Figure 6 shows that upon 24 h exposure to PTX NCs, most of the cells (greater than 90%) survive at low PTX NC concentration (10 μg ml⁻¹). The viability of cells decreased from 90 to 73% after incubation with PTX NCs for 48 h at low PTX NC concentrations 0.1–10 μg ml⁻¹. At higher concentration, PTX NCs presents significant toxicity, cell viability reducing to 70 and 56% in the case of 100 and 1000 μg ml⁻¹ PTX NC exposure, respectively. Accordingly, the amount of orally administered PTX NCs should be carefully controlled to avoid significant toxicity to the human body, especially to the intestinal cells.

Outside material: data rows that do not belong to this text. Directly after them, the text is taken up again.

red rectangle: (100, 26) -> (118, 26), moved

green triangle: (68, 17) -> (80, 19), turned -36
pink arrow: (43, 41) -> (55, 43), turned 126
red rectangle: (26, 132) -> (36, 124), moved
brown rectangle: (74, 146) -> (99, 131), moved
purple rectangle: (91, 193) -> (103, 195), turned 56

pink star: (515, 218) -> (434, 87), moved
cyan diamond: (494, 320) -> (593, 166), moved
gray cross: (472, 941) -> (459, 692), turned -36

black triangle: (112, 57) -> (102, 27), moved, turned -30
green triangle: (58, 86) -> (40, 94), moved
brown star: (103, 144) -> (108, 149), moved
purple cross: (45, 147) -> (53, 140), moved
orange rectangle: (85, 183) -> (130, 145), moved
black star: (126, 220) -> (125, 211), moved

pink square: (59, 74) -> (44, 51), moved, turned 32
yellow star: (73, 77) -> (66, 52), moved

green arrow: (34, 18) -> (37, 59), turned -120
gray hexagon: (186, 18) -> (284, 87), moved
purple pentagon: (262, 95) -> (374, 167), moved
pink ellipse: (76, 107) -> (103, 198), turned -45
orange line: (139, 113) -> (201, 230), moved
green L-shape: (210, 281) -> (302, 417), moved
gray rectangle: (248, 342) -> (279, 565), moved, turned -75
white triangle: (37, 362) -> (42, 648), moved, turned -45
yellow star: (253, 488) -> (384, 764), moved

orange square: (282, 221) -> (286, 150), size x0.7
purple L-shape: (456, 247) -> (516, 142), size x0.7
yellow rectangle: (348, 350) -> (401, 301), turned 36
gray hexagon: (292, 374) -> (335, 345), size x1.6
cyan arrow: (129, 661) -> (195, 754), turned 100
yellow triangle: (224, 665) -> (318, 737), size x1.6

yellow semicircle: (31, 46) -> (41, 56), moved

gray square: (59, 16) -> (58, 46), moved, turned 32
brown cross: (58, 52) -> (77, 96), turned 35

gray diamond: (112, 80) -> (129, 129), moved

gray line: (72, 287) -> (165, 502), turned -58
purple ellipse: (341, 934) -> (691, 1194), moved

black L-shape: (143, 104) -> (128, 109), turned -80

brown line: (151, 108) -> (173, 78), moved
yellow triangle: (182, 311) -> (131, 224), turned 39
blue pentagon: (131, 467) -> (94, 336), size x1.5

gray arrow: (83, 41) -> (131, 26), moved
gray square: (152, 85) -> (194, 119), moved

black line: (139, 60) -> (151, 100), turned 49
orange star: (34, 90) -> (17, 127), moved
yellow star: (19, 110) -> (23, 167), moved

3.5. Transmittance of paclitaxel nanocrystal through mimical intestinal epithelial cells

Transmittance studies were performed in pH 7.4 HBSS medium, in which Caco-2 cells grew on the upper chamber of the transwell for 21 days to finally form the mimic intestinal epithelial cell monolayer. The formed Caco-2 cell monolayer was imaged by bright field microscopy, fluorescence microscopy and SEM, as shown in figure 7a. The immunofluorescence and SEM images clearly show the tight junction existing between cells, suggesting the successful formation of a Caco-2 cell monolayer. It is reported that PTX NCs mainly transport in a transcytosis manner rather than a paracellular pathway on cell monolayers [29]. The schematic diagram of PTX NCs passing through the mimical intestinal epithelial cell is shown in figure 7b. In order to evaluate the bioavailability of orally delivered PTX NCs by the human body, the transmittance of PTX NCs through mimical intestinal epithelial cells was measured with UV–vis absorption spectroscopy, and the results are shown in figure 7c. The black solid line is a fit to an asymptotic equation (T = −24.929e^(−t)/41.94 + 24.929, where T is the transmittance of PTX NC, t is time, e is the natural constant, approx. equal to 2.718) in data processing. It is speculated that ingested nanoparticles need several hours, normally 4–8 h, to reach the gut intestine tract and interact with epithelial cells after oral administration [30]. To understand the time dependence of PTX NC transmittance, 5 min, 10 min, 30 min, 1 h, 4 h and 6 h transmembrane PTX NC transmission was investigated. About 10–15% of PTX NCs passed through the cell membrane within 10 min, and the transmittance reached over 25% in 6 h as shown in figure 7c. The pronounced change in the transmittance occurred within 1 h and then reached a plateau after 1 h, which is in good agreement with previously reported results [31,32]. In our work, it is found that 6 h is a critical time scale for the drug to be taken up by the intestinal systems. It should be noted that the concentration of PTX NCs in the transmittance experiments was determined to be approximately 10 μg ml⁻¹ to ensure reduced toxicity. The transmittance experiments demonstrate both the capability of PSS-modified PTX NCs to penetrate into the intestinal epithelium and their comparatively high oral bioavailability for the human body, which has rarely been reported elsewhere.

4. Conclusion

The interactions and interference of PTX NCs with biomolecules in the oral delivery pathway were investigated. PSS-modified PTX NCs present good monodispersion and stability in gastrointestinal environments for at least 24 h, which is both sufficient and necessary for oral delivery. No significant interactions between PSS-modified PTX NCs and pepsin/trypsin were observed in gastrointestinal tract environments, suggesting PTX NCs' ability to pass through gastrointestinal tracts with little interference to intestinal epithelial cells. Owing to their toxicity to cells, PTX NCs should be limited to a maximum concentration of around 10 μg ml⁻¹, for which PSS-modified PTX NCs with proper geometry (rod-like shape, approx. 300 nm in length and approx. 30 nm in diameter) can pass through the mimical intestinal epithelial cell with a transmittance of approximately 25%, presenting a comparatively high oral bioavailability for the human body. Worthy of note is that the safe concentration of PTX NCs is related to the size of the NCs. These results demonstrate the great potential of PSS-modified PTX NCs as anti-cancer drugs for oral administration. This work serves as a preliminary support for practical applications of NCs in the oral delivery pathway.